On the consumption side, applications are penetrating deeper into daily life at an unprecedented pace. A general practitioner in a county hospital, faced with a suspicious lung CT, receives AI’s identification of nodules and differential diagnosis suggestions in just a few seconds and tens of thousands of tokens, compressing what used to take two weeks into a single outpatient visit. A farmer in Shouguang, Shandong, uses a smart agriculture app to identify whether his curling cucumbers are affected by thrips or viral diseases and what medication to use. An elderly person living alone speaks to a smart speaker in dialect, and after a few thousand tokens of dialogue, their children’s phones receive alerts and location sharing for emergency services. Delivery riders now hear route instructions that consider real-time traffic and elevator wait times instead of mechanical commands. AI assistants in government service halls respond to inquiries about medical insurance transfers and property registrations, replacing the need for citizens to run errands with “token errands.” Tokens are becoming the “invisible labor force” across various industries.

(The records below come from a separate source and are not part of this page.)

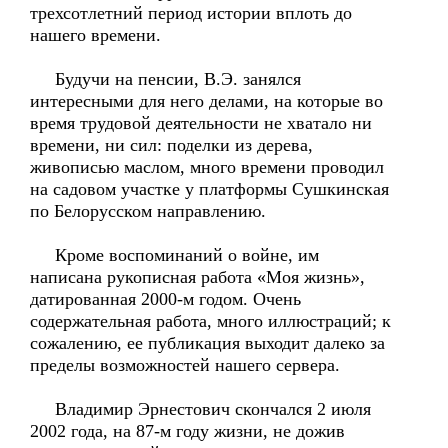
трехсотлетний период истории вплоть до
нашего времени.
Будучи на пенсии, В.Э. занялся
интересными для него делами, на которые во
время трудовой деятельности не хватало ни
времени, ни сил: поделки из дерева,
живописью маслом, много времени проводил
на садовом участке у платформы Сушкинская
по Белорусском направлению.
Кроме воспоминаний о войне, им
написана рукописная работа «Моя жизнь»,
датированная 2000-м годом. Очень
содержательная работа, много иллюстраций; к
сожалению, ее публикация выходит далеко за
пределы возможностей нашего сервера.
Владимир Эрнестович скончался 2 июля
2002 года, на 87-м году жизни, не дожив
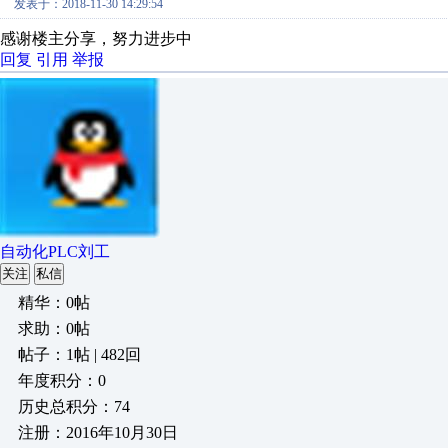
发表于：2018-11-30 14:29:54
感谢楼主分享，努力进步中
回复
引用
举报
自动化PLC刘工
关注
私信
精华：0帖
求助：0帖
帖子：1帖 | 482回
年度积分：0
历史总积分：74
注册：2016年10月30日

At the industry chain level, a full-stack collaborative ecosystem is rapidly taking shape. From domestic chips like Ascend, Cambricon, and Haiguang to inference service platforms like Volcano Engine, Alibaba Cloud, and Tencent Cloud, along with a range of open-source middleware and industry-specific intelligent agents, the entire industry chain covering chips, computing power, models, middleware, and applications is quickly maturing. The “Eastern Data and Western Computing” project provides low-cost computing power, while green electricity directly supplies data centers, solidifying the energy foundation.
However, it is essential to recognize that there is still significant room for improvement in areas such as the originality of cutting-edge models, high-end computing power foundations, cross-language and cross-cultural ecological influence, and participation in global rule-making.
The second half of the token wave is not about having “already won,” but rather that it is “just beginning.” In the global landscape unfolding from small tokens, China is not only a vast market but also a proactive builder and responsible co-governor. Understanding tokens is key to understanding the next phase of artificial intelligence.